Abstract

This article investigates the language of heresy in the Liber Pontificalis, a collection of papal biographies first compiled in the context of the sixth-century Symmachian/Laurentian Schism. More specifically, it considers the reported actions of the Bishops of Rome in opposition to the heresy of Manichaeism, focusing on the biographies of Gelasius (492–496), Symmachus (498–514), and Hormisdas (514–523). It is argued that these accounts are best understood as a heresiological motif employed by the compiler(s) of the Liber Pontificalis in order to emphasize and reinforce the authority and the legitimacy of those who were said to have opposed Manichaeism.

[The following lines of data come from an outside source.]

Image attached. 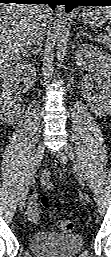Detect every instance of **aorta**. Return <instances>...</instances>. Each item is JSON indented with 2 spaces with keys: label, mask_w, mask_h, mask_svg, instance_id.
<instances>
[{
  "label": "aorta",
  "mask_w": 111,
  "mask_h": 257,
  "mask_svg": "<svg viewBox=\"0 0 111 257\" xmlns=\"http://www.w3.org/2000/svg\"><path fill=\"white\" fill-rule=\"evenodd\" d=\"M65 23H66V13L65 7H59V27L60 30L57 34L58 47H57V58L59 61H62L66 54V33H65Z\"/></svg>",
  "instance_id": "762f6f07"
}]
</instances>
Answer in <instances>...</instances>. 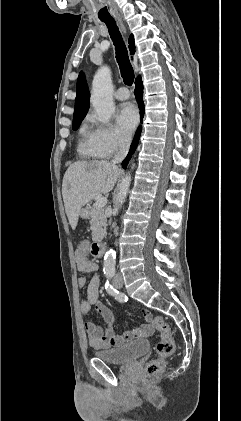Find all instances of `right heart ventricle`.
<instances>
[{
	"label": "right heart ventricle",
	"instance_id": "right-heart-ventricle-1",
	"mask_svg": "<svg viewBox=\"0 0 241 421\" xmlns=\"http://www.w3.org/2000/svg\"><path fill=\"white\" fill-rule=\"evenodd\" d=\"M79 153L86 158H99V154L93 144L91 132L88 131L86 125L80 129V140L78 144Z\"/></svg>",
	"mask_w": 241,
	"mask_h": 421
}]
</instances>
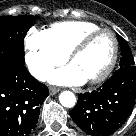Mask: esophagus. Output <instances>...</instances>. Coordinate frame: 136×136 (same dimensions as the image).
<instances>
[{
  "instance_id": "obj_1",
  "label": "esophagus",
  "mask_w": 136,
  "mask_h": 136,
  "mask_svg": "<svg viewBox=\"0 0 136 136\" xmlns=\"http://www.w3.org/2000/svg\"><path fill=\"white\" fill-rule=\"evenodd\" d=\"M57 92H59L58 88H56V87H50L49 88L50 95H55Z\"/></svg>"
}]
</instances>
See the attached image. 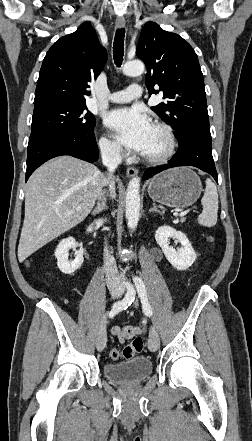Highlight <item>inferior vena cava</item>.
<instances>
[{"mask_svg": "<svg viewBox=\"0 0 252 441\" xmlns=\"http://www.w3.org/2000/svg\"><path fill=\"white\" fill-rule=\"evenodd\" d=\"M100 150L102 162L108 169V174L104 178L102 187L109 185L110 195L114 197L113 172L122 160V157L120 155V148L118 146L103 145L100 147ZM103 195L104 191L101 189L98 193L99 200L102 198ZM104 270L106 274V284L108 286V289L110 291L122 292L124 288L118 276L116 262L114 257L109 253L106 243L104 247Z\"/></svg>", "mask_w": 252, "mask_h": 441, "instance_id": "602c4592", "label": "inferior vena cava"}]
</instances>
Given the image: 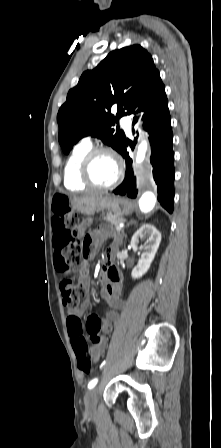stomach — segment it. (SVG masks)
I'll return each instance as SVG.
<instances>
[{"mask_svg":"<svg viewBox=\"0 0 221 448\" xmlns=\"http://www.w3.org/2000/svg\"><path fill=\"white\" fill-rule=\"evenodd\" d=\"M74 207L84 215H93L97 210H106L117 217H122L133 212V203L123 197L111 196L103 193L85 202H75Z\"/></svg>","mask_w":221,"mask_h":448,"instance_id":"obj_1","label":"stomach"}]
</instances>
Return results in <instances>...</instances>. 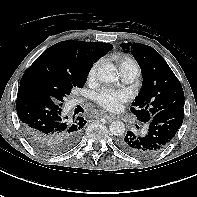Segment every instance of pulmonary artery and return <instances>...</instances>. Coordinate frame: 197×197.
I'll return each instance as SVG.
<instances>
[{"label": "pulmonary artery", "mask_w": 197, "mask_h": 197, "mask_svg": "<svg viewBox=\"0 0 197 197\" xmlns=\"http://www.w3.org/2000/svg\"><path fill=\"white\" fill-rule=\"evenodd\" d=\"M120 71H121L122 79L126 83L133 82L139 75V71L137 69L126 68V69H122ZM73 103L74 104L79 103V101L75 100Z\"/></svg>", "instance_id": "e3ab8cb5"}]
</instances>
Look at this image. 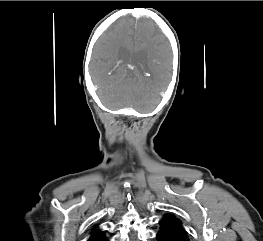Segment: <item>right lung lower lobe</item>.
I'll return each mask as SVG.
<instances>
[{"mask_svg":"<svg viewBox=\"0 0 263 241\" xmlns=\"http://www.w3.org/2000/svg\"><path fill=\"white\" fill-rule=\"evenodd\" d=\"M102 241H108V240L105 238V239H103Z\"/></svg>","mask_w":263,"mask_h":241,"instance_id":"right-lung-lower-lobe-1","label":"right lung lower lobe"}]
</instances>
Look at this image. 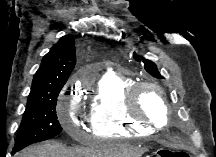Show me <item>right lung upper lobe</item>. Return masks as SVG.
Returning a JSON list of instances; mask_svg holds the SVG:
<instances>
[{
	"label": "right lung upper lobe",
	"mask_w": 216,
	"mask_h": 157,
	"mask_svg": "<svg viewBox=\"0 0 216 157\" xmlns=\"http://www.w3.org/2000/svg\"><path fill=\"white\" fill-rule=\"evenodd\" d=\"M76 63L75 40L63 36L42 60L34 75L28 100L44 97L62 89Z\"/></svg>",
	"instance_id": "1"
}]
</instances>
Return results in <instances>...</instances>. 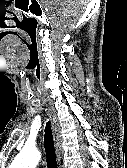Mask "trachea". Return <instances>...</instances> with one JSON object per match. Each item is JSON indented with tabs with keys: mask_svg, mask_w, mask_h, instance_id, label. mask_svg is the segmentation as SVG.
Returning <instances> with one entry per match:
<instances>
[{
	"mask_svg": "<svg viewBox=\"0 0 127 168\" xmlns=\"http://www.w3.org/2000/svg\"><path fill=\"white\" fill-rule=\"evenodd\" d=\"M44 147L46 151L47 167L57 168L54 139H53L52 129L49 121L46 123V126H45Z\"/></svg>",
	"mask_w": 127,
	"mask_h": 168,
	"instance_id": "trachea-1",
	"label": "trachea"
}]
</instances>
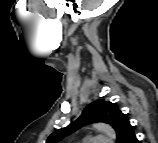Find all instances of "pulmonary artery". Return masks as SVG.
Masks as SVG:
<instances>
[{"mask_svg": "<svg viewBox=\"0 0 158 143\" xmlns=\"http://www.w3.org/2000/svg\"><path fill=\"white\" fill-rule=\"evenodd\" d=\"M88 140H94V139H92V138H89ZM100 140V139H99Z\"/></svg>", "mask_w": 158, "mask_h": 143, "instance_id": "e3ab8cb5", "label": "pulmonary artery"}]
</instances>
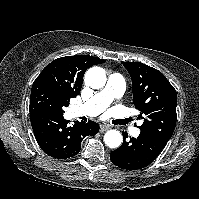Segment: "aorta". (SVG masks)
I'll return each instance as SVG.
<instances>
[{"label":"aorta","mask_w":199,"mask_h":199,"mask_svg":"<svg viewBox=\"0 0 199 199\" xmlns=\"http://www.w3.org/2000/svg\"><path fill=\"white\" fill-rule=\"evenodd\" d=\"M106 74L101 67H92L85 74V83L93 89L102 88L106 84ZM122 135L117 130H109L104 135V142L110 148H118L122 143Z\"/></svg>","instance_id":"obj_1"}]
</instances>
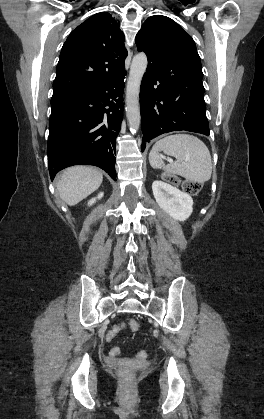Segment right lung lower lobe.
<instances>
[{
  "label": "right lung lower lobe",
  "mask_w": 264,
  "mask_h": 419,
  "mask_svg": "<svg viewBox=\"0 0 264 419\" xmlns=\"http://www.w3.org/2000/svg\"><path fill=\"white\" fill-rule=\"evenodd\" d=\"M125 74L94 89L52 96L47 146L52 180L58 171L78 164L98 166L116 180Z\"/></svg>",
  "instance_id": "obj_1"
}]
</instances>
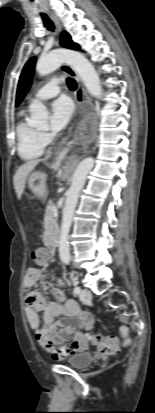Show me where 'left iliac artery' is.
Masks as SVG:
<instances>
[{"label":"left iliac artery","instance_id":"44dca946","mask_svg":"<svg viewBox=\"0 0 155 413\" xmlns=\"http://www.w3.org/2000/svg\"><path fill=\"white\" fill-rule=\"evenodd\" d=\"M80 292H81L80 287H79V286H76V287L74 288V294L78 295V294H80Z\"/></svg>","mask_w":155,"mask_h":413}]
</instances>
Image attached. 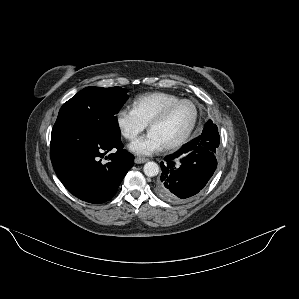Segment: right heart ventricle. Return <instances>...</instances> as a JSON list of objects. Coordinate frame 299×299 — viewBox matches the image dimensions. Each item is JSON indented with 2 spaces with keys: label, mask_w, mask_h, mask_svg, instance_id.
<instances>
[{
  "label": "right heart ventricle",
  "mask_w": 299,
  "mask_h": 299,
  "mask_svg": "<svg viewBox=\"0 0 299 299\" xmlns=\"http://www.w3.org/2000/svg\"><path fill=\"white\" fill-rule=\"evenodd\" d=\"M180 97L166 92H151L137 96L132 102V109L148 124L166 105Z\"/></svg>",
  "instance_id": "1"
}]
</instances>
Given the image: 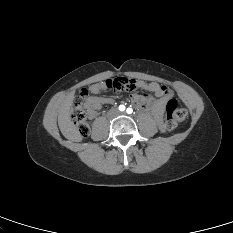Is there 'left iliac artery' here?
Segmentation results:
<instances>
[{"instance_id": "44dca946", "label": "left iliac artery", "mask_w": 233, "mask_h": 233, "mask_svg": "<svg viewBox=\"0 0 233 233\" xmlns=\"http://www.w3.org/2000/svg\"><path fill=\"white\" fill-rule=\"evenodd\" d=\"M126 112H127L128 114H131V113L133 112V109H132V108H127Z\"/></svg>"}]
</instances>
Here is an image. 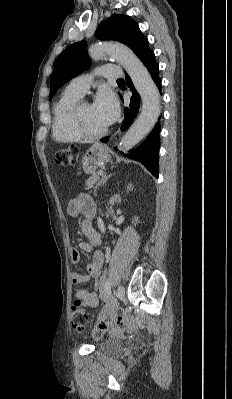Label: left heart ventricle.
Returning <instances> with one entry per match:
<instances>
[{
	"instance_id": "1",
	"label": "left heart ventricle",
	"mask_w": 232,
	"mask_h": 399,
	"mask_svg": "<svg viewBox=\"0 0 232 399\" xmlns=\"http://www.w3.org/2000/svg\"><path fill=\"white\" fill-rule=\"evenodd\" d=\"M80 115L82 124L88 132L98 134L108 129V127L94 115L90 106H83L80 110Z\"/></svg>"
}]
</instances>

This conclusion is suggested by the nature of the Liber Pontificalis itself, which was only one of a set of conflicting polemical sources that debated the recent past of Rome’s episcopacy. Moreover, as it was employed by Christian controversialists, “Manichean” had, by the sixth century, become an epithetical term of disapprobation rather than an accurate descriptor of a particular sect or system of belief. The depiction of the fight against Manichaeism in the Liber Pontificalis was thus a small part of a larger discursive project intended to represent the Roman Church—and Gelasius, Symmachus, and Hormisdas in particular—as the consummate enemies of heresy, the defenders of orthodoxy, and the locus of authentic and legitimate authority.